_What to produce:_ A faithful copy of the entries is required, with no images in it.

_Data listing:_
○ ○ ○ ○
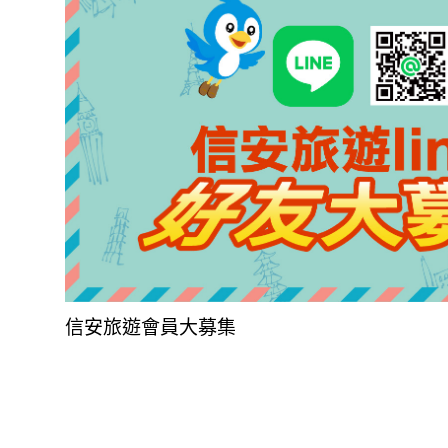
信安旅遊會員大募集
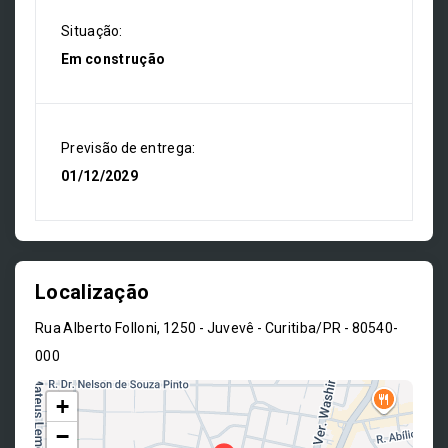
Situação:
Em construção
Previsão de entrega:
01/12/2029
Localização
Rua Alberto Folloni, 1250 - Juvevê - Curitiba/PR
- 80540-
000
+
−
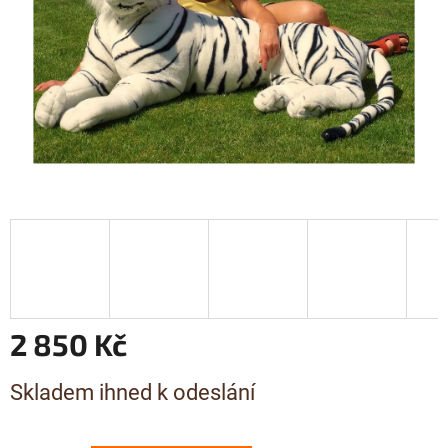
2 850 Kč
Měrná
Skladem ihned k odeslání
cena:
○ ○ ○ ○
_Output:_
信安旅遊會員大募集
Situação:
Em construção
Previsão de entrega:
01/12/2029
Localização
Rua Alberto Folloni, 1250 - Juvevê - Curitiba/PR
- 80540-
000
+
−
2 850 Kč
Měrná
Skladem ihned k odeslání
cena:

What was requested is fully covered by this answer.